For period from January 28, 2021 (inception) through June 30, 2021, we had a loss of approximately $4,346,000 which consisted of a loss upon issuance of private placement warrants of $4.2 million, approximately $67,000 of franchise tax expenses, approximately $213,000 in general and administrative expenses, related party administrative expenses of approximately $18,000, and offering costs of approximately $34,000, offset by a non-operating gain of approximately $142,000 in fair value of warrant liability and $136 in income from investments held in Trust Account.
Contractual Obligations
We do not have any long-term debt obligations, capital lease obligations, operating lease obligations, purchase obligations or long-term liabilities at June 30, 2022.
Registration and Stockholder Rights
The holders of our founder shares, private placement warrants and warrants that may be issued upon conversion of working capital loans (and any shares of common stock issuable upon the exercise of the private placement warrants and warrants that may be issued upon conversion of working capital loans) were entitled to registration rights pursuant to a registration rights agreement signed upon the effective date of the IPO. These holders are entitled to make up to three demands, excluding short form registration demands, that the Company registered such securities for sale under the Securities Act.
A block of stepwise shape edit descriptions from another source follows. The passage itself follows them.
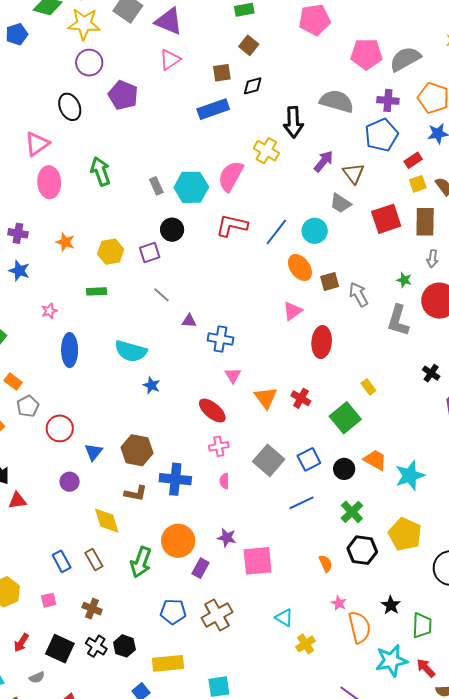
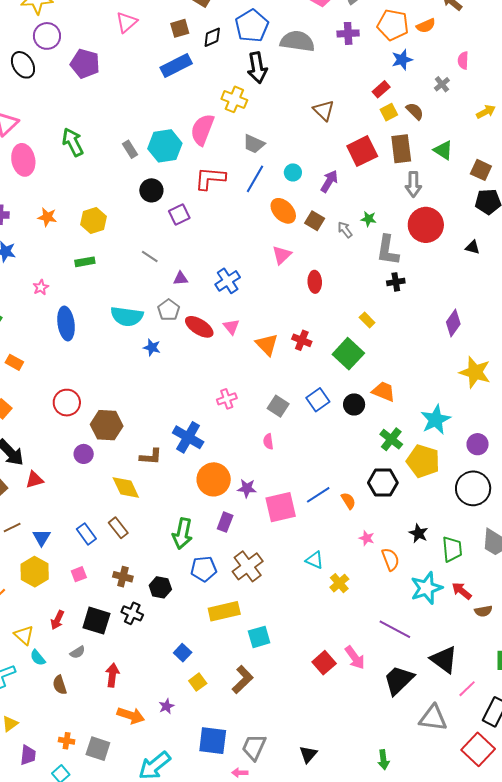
black ellipse: (70, 107) -> (23, 65), moved
blue pentagon: (381, 135) -> (252, 26), moved
purple arrow: (324, 161) -> (329, 181), moved
gray trapezoid: (341, 203) -> (254, 144), moved
cyan circle: (315, 231) -> (293, 172), size x0.7
purple square: (150, 253) -> (179, 214), moved
gray arrow: (432, 259) -> (413, 184), size x1.4
green star: (404, 280) -> (369, 219), moved
brown square: (330, 282) -> (315, 221), turned -36
gray arrow: (359, 294) -> (345, 230), size x0.7
blue cross: (220, 339) -> (228, 281), moved, turned -35
red ellipse: (322, 342) -> (315, 282), size x0.7
black cross: (431, 373) -> (396, 282), moved, turned -36
gray pentagon: (28, 406) -> (169, 310), moved
red ellipse: (212, 411) -> (199, 327), moved
brown hexagon: (137, 450) -> (107, 425), moved
blue triangle: (94, 452) -> (41, 537), moved
gray square: (269, 460) -> (278, 406), size x0.7
cyan star: (410, 475) -> (436, 420), moved
blue cross: (175, 479) -> (188, 437), turned 32
pink semicircle: (224, 481) -> (268, 442), moved
blue line: (302, 503) -> (318, 495), moved
green cross: (352, 512) -> (391, 439), moved
orange circle: (178, 541) -> (214, 479), moved
green arrow: (141, 562) -> (182, 534), moved
orange semicircle: (359, 627) -> (390, 559), size x0.7
black hexagon: (124, 646) -> (160, 587), moved
yellow rectangle: (168, 663) -> (224, 611), moved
In addition, these holders will have “piggy-back” registration rights to include their securities in other registration statements filed by the Company. We will bear the expenses incurred in connection with the filing of any such registration statements.
Underwriting Agreement
We granted the underwriters a 45-day option from the date of the final prospectus relating to the IPO to purchase up to 2,250,000 additional units less the underwriting discounts and commissions. On June 2, 2021, the underwriters partially exercised the over-allotment option.
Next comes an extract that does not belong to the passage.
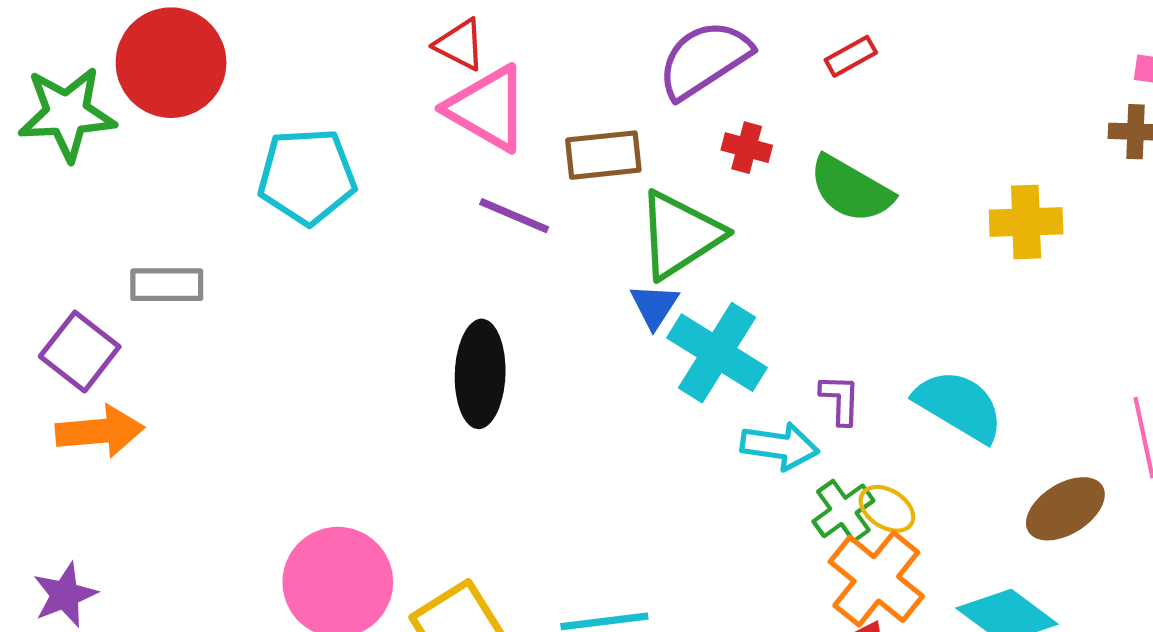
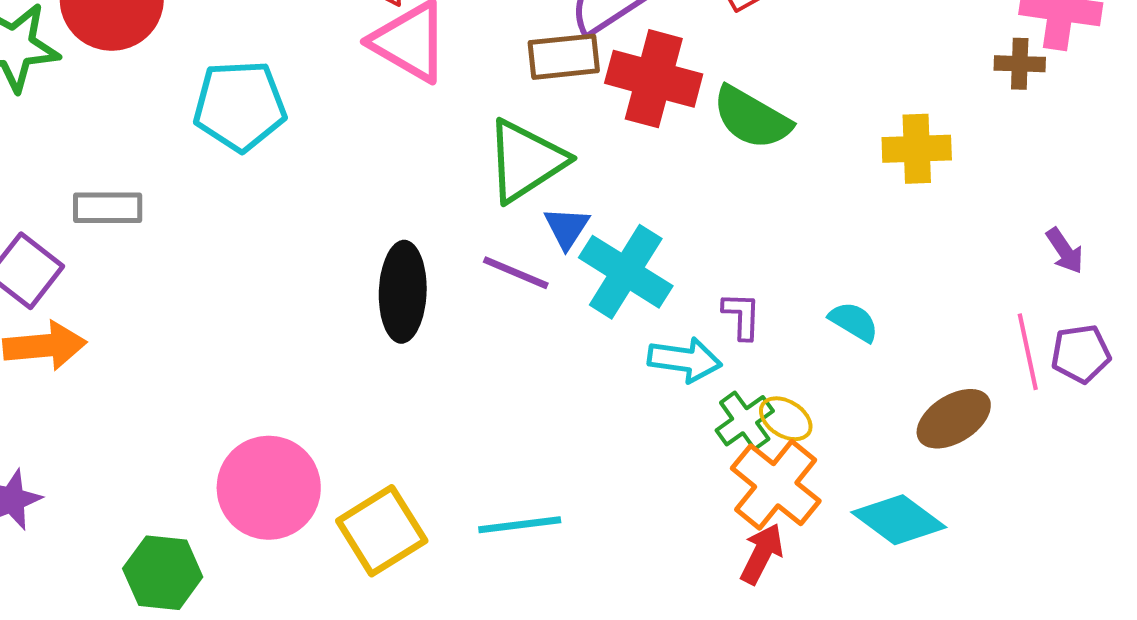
red cross: (747, 148) -> (654, 79), size x2.0
brown rectangle: (603, 155) -> (564, 57), moved
purple line: (514, 216) -> (516, 273), moved
green triangle: (680, 235) -> (526, 161), moved
cyan semicircle: (959, 406) -> (854, 322), size x0.6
The underwriters were entitled to an underwriting discount of $0.20 per unit, or $3.4 million in the aggregate, paid upon the closing of the Initial Public Offering ($3.0 million) and Over-Allotment (approximately $0.4 million). In addition, $0.35 per unit, or approximately $6.0 million in the aggregate was payable to the underwriters for deferred underwriting commissions (approximately $5.25 million related to the Initial Public Offering and $0.8 million related to the Over-Allotment). The deferred fee will become payable to the underwriters from the amounts held in the Trust Account solely in the event that the Company completes a Business Combination, subject to the terms of the underwriting agreement. On May 16, 2022, JPM, one of the representatives of the underwriters of our IPO, waived their deferred underwriting fee that accrued from JPM’s participation in the IPO, resulting in a gain from settlement of deferred underwriting commissions of approximately $3.9 million.